外はすっかり暗くなっていて、コートを着込んだ人達が足早に街道を歩いていた。
ダークグレイのステンカラーコートを着た日本は髪も体も黒く、チーズ色の肌だけが妙に浮いて見える。彼は、まだ開いている店の灯りを集めてようやく茶色になる目でこちらを見、「私は今回の件で、改めて思い知らされました」と言った。小さな声だった。良い予感がしない。俺は前を見たまま歩き続ける。隣を行く彼は、雑踏に紛れそうで紛れない最小限の音量で、話を続ける。
「結局、世界は彼を助けざるを得ないという事です。彼の株式が下落すれば、世界は悲鳴を上げる。共倒れを避けるために彼との縁を切れば、国内経済の停滞・縮小は必至。場合によっては破滅する。まったく、うまくできたシステムですね」
なかなか不穏な事を言ってくれる。鬱憤でも溜まっているのだろうか(恐らく、彼ことアメリカと俺に対する鬱憤が)。しかも街道でこんな科白を吐くという事は、臨界点ぎりぎりまで溜め込んでいるのかもしれない。一拍置いてから「イギリスさん」と呼ぶ声は、いささか鋭い。まずいな、矛先がこちらに向きそうだ。
若干の焦りを感じながら辺りを見渡し適当な店を見つけて(とは言ってもスーパーマーケットくらいしか見つからなかったが)進路を変えると、日本は少し音量を上げて俺を呼んだ。
「イギリスさん、これもあなたの入れ知恵なのですか」
「菊、後にしてくれないか」
問いには答えず偽名を呼ぶと、日本は肩を跳ねさせた。そして即座に「すみません、不注意でした」と謝罪する。大げさな気もするが、不注意だったのは事実だ。なので「判ってくれればいい」とだけ返して、路面沿いの小さな食料品店に入った。
カゴも持たずに二人で店内を見て回ると、入口から一番遠い店の隅に酒のコーナーがあった。スペースは狭く、商品の種類も少ない。それでも日本は度数の高い酒瓶に目を向け、どれにすべきか悩み始めた。
そのまま数秒沈黙した後に「どれにしましょうか」と聞かれたので「炭酸で割れるやつがいい」と答えておいた。あまり強い酒をストレートで飲むと、一気に悪酔いしかねないからだ(俺の酒癖は最悪だ。自覚はしている。してはいるのだが……)。
日本はなにやらぶつぶつと呟きながら、どの瓶を取ろうかと手を迷わせている。その横顔は、酷く不機嫌そうだ。眉間にもシワが寄っていて、苛ついているのがよく判る。俺が、先程の問いを受け流した所為だろう。しかし、どう答えるべきかが難しい。あいつの肩を持ちすぎる発言はしたくないし、かといって突き放す発言をしたところで、日本は納得しないだろう。俺は言葉を選んで応える事にした。
「あれは、俺の入れ知恵なんかじゃない」
そこで一旦言葉を切ると、日本は反射的な速度で顔をこちらに向けた。黒く細い髪が揺れ、店内の蛍光灯に照らされた茶色の目が、怪訝そうに俺を睨む(誰だ、日本は無表情だなんて言った奴は)。刺すような眼光と向き合いながら、俺は言葉を続ける。
「あいつが自分で考えて、作り上げたんだ」
なるべく感情を込めずに言ったつもりなのだが、日本は目尻が切れそうなくらいに目を見開いた。しかしすぐに目を細めて、酒が陳列している棚に向き直る。そして震える声で「あなたは、」と何かを言いかけて口をつぐんだ。声だけではなく、中途半端に浮いた手も震えている。その震源にあるのは怒りか憐憫か。俯いてしまった黒い頭からは測りかねる。

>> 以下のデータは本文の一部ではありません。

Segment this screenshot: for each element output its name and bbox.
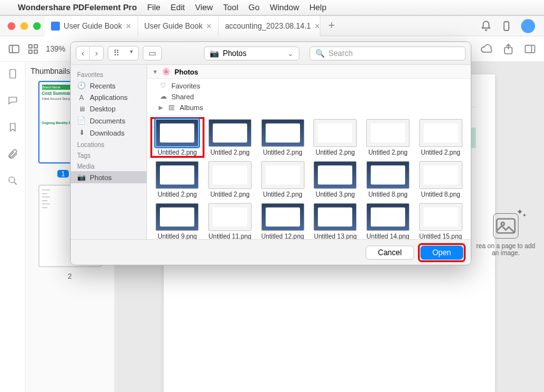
file-item[interactable]: Untitled 12.png (257, 203, 308, 239)
file-item[interactable]: Untitled 9.png (152, 203, 203, 239)
search-input[interactable]: 🔍 Search (310, 46, 466, 60)
file-thumbnail (208, 119, 252, 147)
cloud-icon[interactable] (480, 43, 493, 55)
file-item[interactable]: Untitled 8.png (363, 161, 413, 198)
menu-window[interactable]: Window (269, 3, 299, 12)
file-item[interactable]: Untitled 2.png (363, 119, 413, 156)
window-minimize[interactable] (20, 22, 28, 30)
chevron-updown-icon: ⌄ (287, 49, 294, 58)
group-button[interactable]: ▭ (143, 46, 162, 60)
file-item[interactable]: Untitled 2.png (152, 119, 203, 156)
search-icon[interactable] (7, 175, 18, 186)
cancel-button[interactable]: Cancel (366, 246, 413, 260)
sidebar-item-applications[interactable]: AApplications (71, 92, 147, 103)
file-name: Untitled 14.png (363, 233, 413, 239)
file-name: Untitled 2.png (363, 149, 413, 156)
sidebar-item-photos[interactable]: 📷Photos (71, 171, 147, 183)
open-button[interactable]: Open (420, 246, 463, 260)
file-item[interactable]: Untitled 2.png (257, 161, 308, 198)
comment-icon[interactable] (7, 95, 18, 106)
file-item[interactable]: Untitled 14.png (363, 203, 413, 239)
file-name: Untitled 2.png (205, 191, 255, 198)
doc-icon (51, 22, 60, 31)
sub-shared[interactable]: ☁Shared (159, 91, 459, 102)
tab[interactable]: accounting_2023.08.14.1× (218, 16, 320, 36)
file-thumbnail (155, 161, 199, 189)
forward-button[interactable]: › (90, 46, 103, 60)
location-select[interactable]: 📷 Photos ⌄ (204, 46, 299, 60)
menu-view[interactable]: View (195, 3, 213, 12)
file-item[interactable]: Untitled 2.png (205, 119, 255, 156)
menu-help[interactable]: Help (310, 3, 327, 12)
chevron-right-icon: ▶ (159, 104, 163, 111)
file-name: Untitled 2.png (257, 149, 308, 156)
tab[interactable]: User Guide Book× (45, 16, 138, 36)
heart-icon: ♡ (159, 81, 168, 90)
file-name: Untitled 11.png (205, 233, 255, 239)
sidebar-item-downloads[interactable]: ⬇Downloads (71, 127, 147, 139)
avatar[interactable] (521, 19, 535, 33)
sidebar-item-documents[interactable]: 📄Documents (71, 115, 147, 127)
file-item[interactable]: Untitled 11.png (205, 203, 255, 239)
add-tab-button[interactable]: + (320, 19, 343, 32)
panel-icon[interactable] (524, 43, 536, 55)
zoom-value[interactable]: 139% (46, 45, 66, 53)
downloads-icon: ⬇ (77, 129, 86, 137)
close-icon[interactable]: × (315, 21, 320, 31)
sidebar-toggle-icon[interactable] (8, 43, 20, 55)
tab[interactable]: User Guide Book× (138, 16, 219, 36)
page-icon[interactable] (7, 68, 18, 80)
file-thumbnail (261, 161, 304, 189)
icon-view-icon[interactable]: ⠿ (108, 46, 125, 60)
file-item[interactable]: Untitled 3.png (310, 161, 361, 198)
share-icon[interactable] (502, 43, 515, 55)
image-drop-hint: ✦ ✦ rea on a page to add an image. (474, 213, 538, 256)
bell-icon[interactable] (480, 20, 492, 32)
bookmark-icon[interactable] (7, 122, 18, 133)
chevron-down-icon[interactable]: ▾ (125, 46, 138, 60)
file-name: Untitled 2.png (152, 149, 203, 156)
grid-icon[interactable] (27, 43, 39, 55)
sidebar-item-recents[interactable]: 🕘Recents (71, 80, 147, 92)
file-name: Untitled 12.png (257, 233, 308, 239)
svg-line-12 (14, 182, 17, 185)
svg-rect-3 (29, 45, 32, 48)
file-item[interactable]: Untitled 2.png (257, 119, 308, 156)
sub-favorites[interactable]: ♡Favorites (159, 80, 459, 91)
file-name: Untitled 8.png (363, 191, 413, 198)
left-rail (0, 62, 25, 392)
section-locations: Locations (71, 139, 147, 150)
file-item[interactable]: Untitled 13.png (310, 203, 361, 239)
close-icon[interactable]: × (206, 21, 211, 31)
file-item[interactable]: Untitled 2.png (205, 161, 255, 198)
traffic-lights (8, 22, 41, 30)
window-maximize[interactable] (33, 22, 41, 30)
file-item[interactable]: Untitled 15.png (415, 203, 466, 239)
back-button[interactable]: ‹ (76, 46, 90, 60)
hint-text: rea on a page to add an image. (476, 242, 535, 256)
view-mode[interactable]: ⠿ ▾ (108, 46, 139, 60)
file-thumbnail (155, 203, 199, 231)
disclosure-icon[interactable]: ▼ (152, 69, 158, 75)
cloud-icon: ☁ (159, 92, 168, 101)
svg-rect-6 (34, 50, 38, 53)
window-close[interactable] (8, 22, 15, 30)
menu-file[interactable]: File (147, 3, 161, 12)
file-item[interactable]: Untitled 2.png (310, 119, 361, 156)
file-item[interactable]: Untitled 8.png (415, 161, 466, 198)
menu-edit[interactable]: Edit (171, 3, 185, 12)
open-button-highlight: Open (420, 246, 463, 260)
menu-go[interactable]: Go (248, 3, 259, 12)
sidebar-item-desktop[interactable]: 🖥Desktop (71, 103, 147, 115)
file-thumbnail (261, 203, 304, 231)
close-icon[interactable]: × (125, 21, 131, 31)
attachment-icon[interactable] (7, 148, 18, 160)
file-item[interactable]: Untitled 2.png (152, 161, 203, 198)
svg-rect-0 (504, 22, 509, 31)
app-name[interactable]: Wondershare PDFelement Pro (18, 3, 137, 12)
file-item[interactable]: Untitled 2.png (415, 119, 466, 156)
menu-tool[interactable]: Tool (223, 3, 238, 12)
sub-albums[interactable]: ▶▥Albums (159, 102, 459, 113)
file-name: Untitled 2.png (257, 191, 308, 198)
device-icon[interactable] (501, 20, 512, 32)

彼がつぐんだ言葉の続きは、よくもまあ白々とそんな事が言えますね、という類の怒りであれば良いと思う。そんなに彼が大切ですか、かわいそうなひとですね、などと哀れまれたら、流石に落ち込む。
だが、言葉の続きは聞けなかった(俺は密かに安堵する)。しばらくして顔を上げた日本は、すっかりいつもの表情に戻っていたのだ。

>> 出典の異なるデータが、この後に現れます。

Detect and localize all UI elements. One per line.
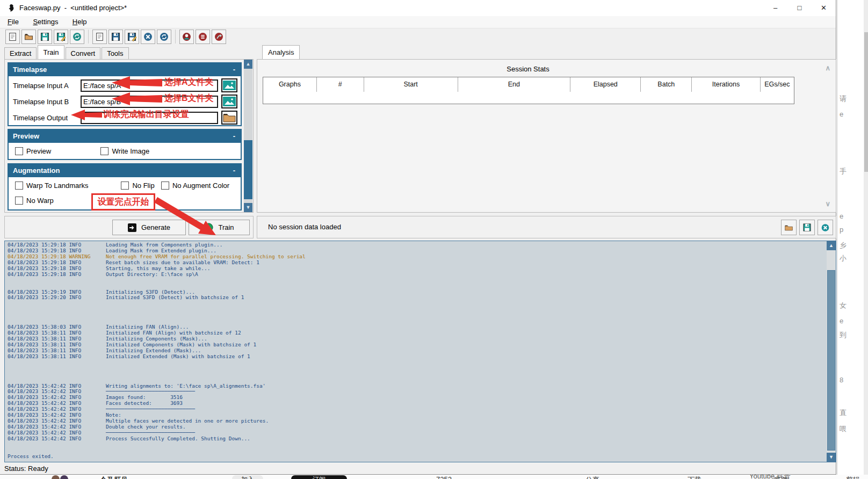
- checkbox-preview[interactable]: Preview: [15, 147, 98, 155]
- preview-group-title: Preview: [13, 132, 39, 140]
- checkbox-box[interactable]: [121, 182, 129, 190]
- minimize-button[interactable]: –: [763, 0, 787, 16]
- column-graphs[interactable]: Graphs: [263, 77, 317, 92]
- menu-help[interactable]: Help: [68, 16, 91, 28]
- checkbox-write-image-label: Write Image: [112, 147, 149, 155]
- preview-collapse-button[interactable]: -: [233, 130, 235, 143]
- augmentation-collapse-button[interactable]: -: [233, 164, 235, 177]
- options-scrollbar-thumb[interactable]: [244, 140, 252, 199]
- background-scrollbar-thumb[interactable]: [864, 32, 868, 172]
- session-footer: No session data loaded: [257, 216, 836, 238]
- channel-name: 令及肝见: [100, 475, 128, 479]
- column-elapsed[interactable]: Elapsed: [570, 77, 641, 92]
- background-text-fragment: 乡: [840, 241, 847, 250]
- join-button[interactable]: 加入: [232, 475, 263, 479]
- save-project-as-button[interactable]: [54, 30, 68, 44]
- background-scrollbar[interactable]: [864, 0, 868, 479]
- save-icon: [803, 222, 811, 233]
- download-button[interactable]: 下载: [688, 475, 701, 479]
- background-text-fragment: 手: [840, 166, 847, 176]
- tab-extract[interactable]: Extract: [4, 47, 37, 59]
- checkbox-no-augment-color[interactable]: No Augment Color: [161, 182, 229, 190]
- save-session-button[interactable]: [799, 220, 815, 235]
- save-task-icon: [111, 32, 120, 41]
- timelapse-input-b-browse-button[interactable]: [221, 95, 237, 108]
- tab-train[interactable]: Train: [38, 45, 64, 59]
- augmentation-group-header: Augmentation -: [9, 164, 241, 177]
- console-line: [8, 378, 306, 383]
- new-task-button[interactable]: [92, 30, 107, 44]
- tab-convert[interactable]: Convert: [66, 47, 101, 59]
- menu-bar: File Settings Help: [0, 16, 836, 28]
- scroll-down-arrow[interactable]: ▼: [244, 203, 252, 212]
- output-log-icon: [198, 32, 207, 41]
- background-browser-strip: 令及肝见 加入 订阅 7252 分享 下载 感谢 剪辑 Youtube 抖音: [0, 475, 868, 479]
- new-project-button[interactable]: [5, 30, 20, 44]
- tab-tools[interactable]: Tools: [102, 47, 128, 59]
- tab-analysis[interactable]: Analysis: [262, 45, 300, 59]
- generate-button[interactable]: Generate: [112, 220, 186, 235]
- faceswap-logo-icon: [7, 4, 16, 12]
- share-button[interactable]: 分享: [585, 475, 599, 479]
- folder-icon: [223, 113, 236, 122]
- subscribe-button[interactable]: 订阅: [291, 475, 347, 479]
- session-stats-empty-body: [263, 92, 794, 104]
- checkbox-preview-label: Preview: [26, 147, 51, 155]
- checkbox-warp-to-landmarks[interactable]: Warp To Landmarks: [15, 182, 119, 190]
- window-title: Faceswap.py - <untitled project>*: [19, 0, 127, 16]
- timelapse-output-browse-button[interactable]: [221, 111, 237, 125]
- train-options-panel: Timelapse - Timelapse Input A Timelapse …: [4, 59, 254, 213]
- column-start[interactable]: Start: [364, 77, 458, 92]
- save-project-button[interactable]: [38, 30, 52, 44]
- menu-settings[interactable]: Settings: [28, 16, 62, 28]
- save-task-as-button[interactable]: [125, 30, 139, 44]
- console-scroll-up-arrow[interactable]: ▲: [827, 241, 836, 250]
- save-task-button[interactable]: [108, 30, 123, 44]
- checkbox-no-flip[interactable]: No Flip: [121, 182, 158, 190]
- reload-project-button[interactable]: [70, 30, 84, 44]
- clear-session-button[interactable]: [818, 220, 833, 235]
- column-end[interactable]: End: [458, 77, 570, 92]
- output-log-button[interactable]: [196, 30, 210, 44]
- checkbox-box[interactable]: [100, 147, 108, 155]
- column-number[interactable]: #: [317, 77, 364, 92]
- options-scrollbar[interactable]: ▲ ▼: [244, 60, 252, 212]
- open-project-button[interactable]: [21, 30, 36, 44]
- console-line: Process exited.: [8, 454, 306, 460]
- column-iterations[interactable]: Iterations: [692, 77, 760, 92]
- menu-file[interactable]: File: [3, 16, 23, 28]
- timelapse-input-a-browse-button[interactable]: [221, 78, 237, 92]
- column-egs-sec[interactable]: EGs/sec: [761, 77, 794, 92]
- console-scroll-down-arrow[interactable]: ▼: [827, 453, 836, 462]
- train-button[interactable]: Train: [189, 220, 250, 235]
- generate-button-label: Generate: [141, 223, 170, 231]
- checkbox-no-warp[interactable]: No Warp: [15, 197, 54, 205]
- checkbox-write-image[interactable]: Write Image: [100, 147, 149, 155]
- column-batch[interactable]: Batch: [641, 77, 692, 92]
- scroll-up-arrow[interactable]: ▲: [244, 60, 252, 69]
- title-bar: Faceswap.py - <untitled project>* – □ ✕: [0, 0, 836, 16]
- timelapse-collapse-button[interactable]: -: [233, 63, 235, 76]
- console-line: [8, 301, 306, 307]
- checkbox-box[interactable]: [15, 182, 23, 190]
- console-line: [8, 278, 306, 284]
- stats-scroll-down-icon[interactable]: ∨: [825, 200, 830, 208]
- checkbox-box[interactable]: [15, 147, 23, 155]
- load-session-button[interactable]: [781, 220, 797, 235]
- checkbox-box[interactable]: [161, 182, 169, 190]
- user-guide-button[interactable]: [179, 30, 194, 44]
- background-text-fragment: 小: [840, 253, 847, 263]
- maximize-button[interactable]: □: [787, 0, 812, 16]
- stats-scroll-up-icon[interactable]: ∧: [825, 64, 830, 72]
- close-task-button[interactable]: [141, 30, 155, 44]
- checkbox-box[interactable]: [15, 197, 23, 205]
- session-stats-table: Graphs # Start End Elapsed Batch Iterati…: [263, 77, 794, 104]
- checkbox-no-flip-label: No Flip: [132, 182, 154, 190]
- clip-button[interactable]: 剪辑: [846, 475, 860, 479]
- like-count: 7252: [436, 475, 452, 479]
- debug-button[interactable]: [212, 30, 226, 44]
- close-button[interactable]: ✕: [812, 0, 836, 16]
- console-scrollbar-thumb[interactable]: [827, 270, 835, 451]
- console-scrollbar[interactable]: ▲ ▼: [827, 241, 836, 462]
- reload-task-button[interactable]: [157, 30, 171, 44]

「彼が作り上げたシステムは、いつまで有効なのでしょうか」
「さあな」
いいかげんな相槌を打つと、日本は度数ばかりが高いウォッカの瓶を手に取った。今夜はお互いに荒れそうだ。
グレーゾーン/英と日/2008.02.17.
イメージとしてはサブプライム関連の会議後。